Kumon Y, Loose L D, Birbara C A, Sipe J D
Department of Biochemistry, Boston University School of Medicine, MA 02118, USA.
J Rheumatol. 1997 Jan;24(1):14-9.
There are 2 classes of serum amyloid A (SAA) protein, acute phase (A-SAA) and constitutive (C-SAA). Hepatic synthesis of A-SAA is dramatically upregulated by inflammatory cytokines, while C-SAA is constitutively produced in the absence of inflammation. A-SAA has been shown to attract monocytes, neutrophils, and T lymphocytes, but the function of C-SAA remains to be determined. SAA proteins have been found in both serum and synovial fluid (SF) of patients with rheumatoid arthritis (RA), but have not been characterized with respect to isoform distribution. We determined the relative distribution of A-SAA and C-SAA in serum and SF of patients with RA and compared their abundance to the classic acute phase response protein, C-reactive protein (CRP).
A-SAA (isoforms SAA1, SAA2) and CRP were measured by commercially available ELISA kits. ELISA were developed for C-SAA (SAA4) and apolipoprotein AI (apo AI) in paired serum and SF from 56 patients with RA.
Concentrations (mean +/- SD) of A-SAA (SAA1,2) in serum and SF are 124 +/- 247, 20 +/- 32 micrograms/ml; CRP 75 +/- 70, 33 +/- 37 micrograms/ml; C-SAA (SAA4) 106 +/-49, 91 +/- 39 micrograms/ml; and apo AI 1.19 +/- 0.32, 0.37 +/- 0.12 mg/ml, respectively. CRP correlated positively with A-SAA in serum or SF and negatively with apo AI in serum. There was no correlation with apo AI in SF. In contrast, there was no correlation between C-SAA and CRP, A-SAA, or apo AI in serum or in SF. Median concentrations of A-SAA in serum and SF (44, 10 micrograms/ml) and CRP (46, 20 micrograms/ml), respectively, markedly differed from the mean values, whereas median concentrations of C-SAA (104, 85 micrograms/ml) and apo AI (1.17, 0.37 mg/ml), respectively, did not.

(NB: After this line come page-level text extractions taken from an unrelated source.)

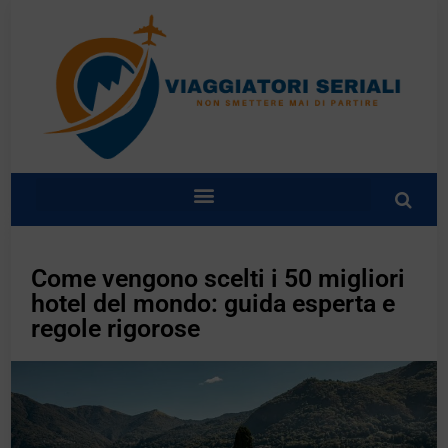
Come vengono scelti i 50 migliori
hotel del mondo: guida esperta e
regole rigorose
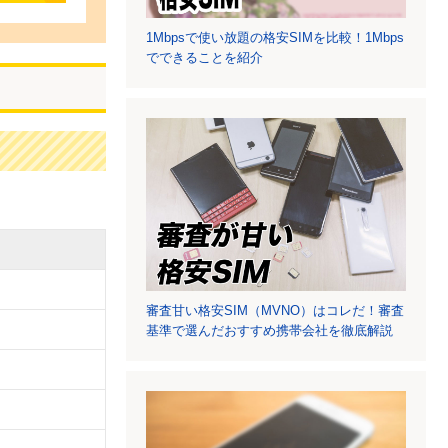
1Mbpsで使い放題の格安SIMを比較！1Mbps
でできることを紹介
審査甘い格安SIM（MVNO）はコレだ！審査
基準で選んだおすすめ携帯会社を徹底解説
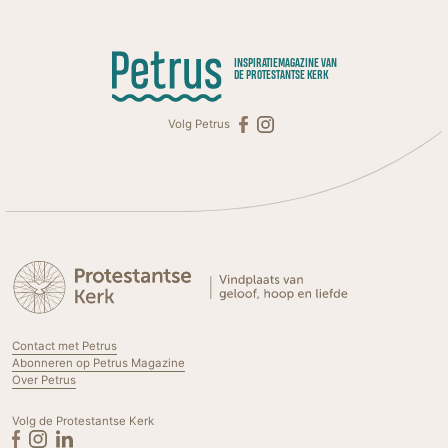
INSPIRATIEMAGAZINE VAN
DE PROTESTANTSE KERK
Volg Petrus
Contact met Petrus
Abonneren op Petrus Magazine
Over Petrus
Volg de Protestantse Kerk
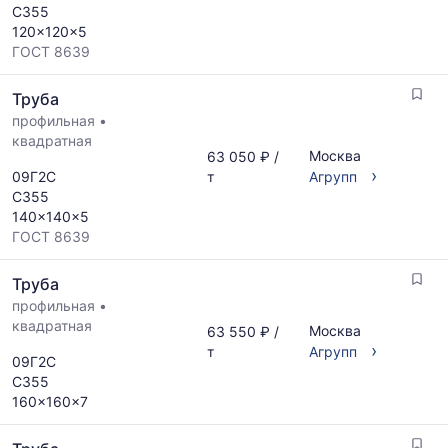
С355
120x120x5
ГОСТ 8639
Труба
профильная
•
квадратная
Москва
63 050 ₽ /
›
09Г2С
т
Агрупп
С355
140x140x5
ГОСТ 8639
Труба
профильная
•
квадратная
Москва
63 550 ₽ /
›
т
Агрупп
09Г2С
С355
160x160x7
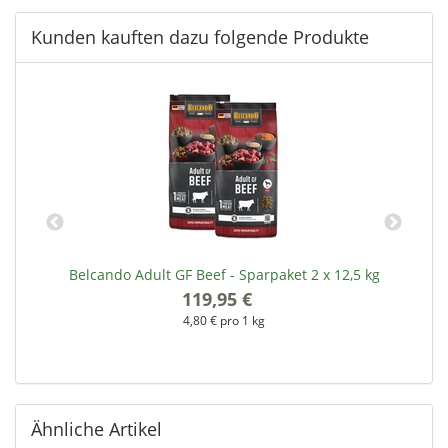
Kunden kauften dazu folgende Produkte
Belcando Adult GF Beef - Sparpaket 2 x 12,5 kg
119,95 €
*
4,80 € pro 1 kg
Ähnliche Artikel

C-SAA concentrations vary in serum and SF independently of A-SAA and CRP levels. The lower concentration of A-SAA relative to C-SAA and CRP in SF suggests that A-SAA could be selectively catabolized in SF or alternatively not well transported into the synovial space.

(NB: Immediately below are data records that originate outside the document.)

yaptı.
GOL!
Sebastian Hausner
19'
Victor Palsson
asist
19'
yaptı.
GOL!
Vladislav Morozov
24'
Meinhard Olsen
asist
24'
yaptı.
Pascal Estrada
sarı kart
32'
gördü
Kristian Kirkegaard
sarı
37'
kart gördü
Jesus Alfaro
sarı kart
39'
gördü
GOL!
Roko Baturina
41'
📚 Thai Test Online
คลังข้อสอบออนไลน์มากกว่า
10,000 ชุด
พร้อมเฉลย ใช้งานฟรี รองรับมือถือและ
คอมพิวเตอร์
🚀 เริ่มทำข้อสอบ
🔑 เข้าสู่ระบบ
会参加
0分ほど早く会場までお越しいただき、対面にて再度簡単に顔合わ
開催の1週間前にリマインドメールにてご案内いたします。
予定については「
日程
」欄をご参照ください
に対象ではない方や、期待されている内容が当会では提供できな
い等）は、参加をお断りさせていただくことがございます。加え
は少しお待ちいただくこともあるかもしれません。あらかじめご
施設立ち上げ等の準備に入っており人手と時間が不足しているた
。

血清淀粉样蛋白A(SAA)有两类蛋白,即急性期(A-SAA)和组成型(C-SAA)。炎症细胞因子可显著上调肝脏中A-SAA的合成,而C-SAA在无炎症时持续产生。已表明A-SAA可吸引单核细胞、中性粒细胞和T淋巴细胞,但C-SAA的功能仍有待确定。在类风湿关节炎(RA)患者的血清和滑液(SF)中均发现了SAA蛋白,但尚未对其亚型分布进行特征描述。我们确定了RA患者血清和SF中A-SAA和C-SAA的相对分布,并将它们的丰度与经典急性期反应蛋白C反应蛋白(CRP)进行比较。
采用市售ELISA试剂盒检测A-SAA(亚型SAA1、SAA2)和CRP。针对56例RA患者配对的血清和SF中的C-SAA(SAA4)和载脂蛋白AI(apo AI)开发了ELISA法。

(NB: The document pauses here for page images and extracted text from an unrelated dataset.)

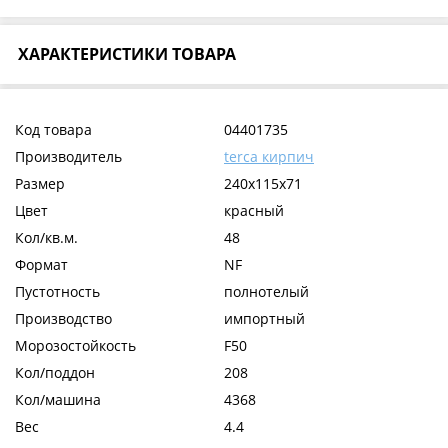
ХАРАКТЕРИСТИКИ ТОВАРА
Код товара
04401735
Производитель
terca кирпич
Размер
240x115x71
Цвет
красный
Кол/кв.м.
48
Формат
NF
Пустотность
полнотелый
Производство
импортный
Морозостойкость
F50
Кол/поддон
208
Кол/машина
4368
Вес
4.4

血清和SF中A-SAA(SAA1,2)的浓度(均值±标准差)分别为124±247、20±32微克/毫升;CRP分别为75±70、33±37微克/毫升;C-SAA(SAA4)分别为106±49、91±39微克/毫升;apo AI分别为1.19±0.32、0.37±0.12毫克/毫升。血清或SF中的CRP与A-SAA呈正相关,与血清中的apo AI呈负相关。与SF中的apo AI无相关性。相比之下,血清或SF中的C-SAA与CRP、A-SAA或apo AI之间均无相关性。血清和SF中A-SAA的中位数浓度(分别为44、10微克/毫升)和CRP(分别为46、20微克/毫升)与平均值明显不同,而C-SAA(分别为104、85微克/毫升)和apo AI(分别为1.17、0.37毫克/毫升)的中位数浓度则无差异。
C-SAA在血清和SF中的浓度变化与A-SAA和CRP水平无关。SF中A-SAA相对于C-SAA和CRP的浓度较低,这表明A-SAA可能在SF中被选择性分解代谢,或者转运到滑膜腔的效率不高。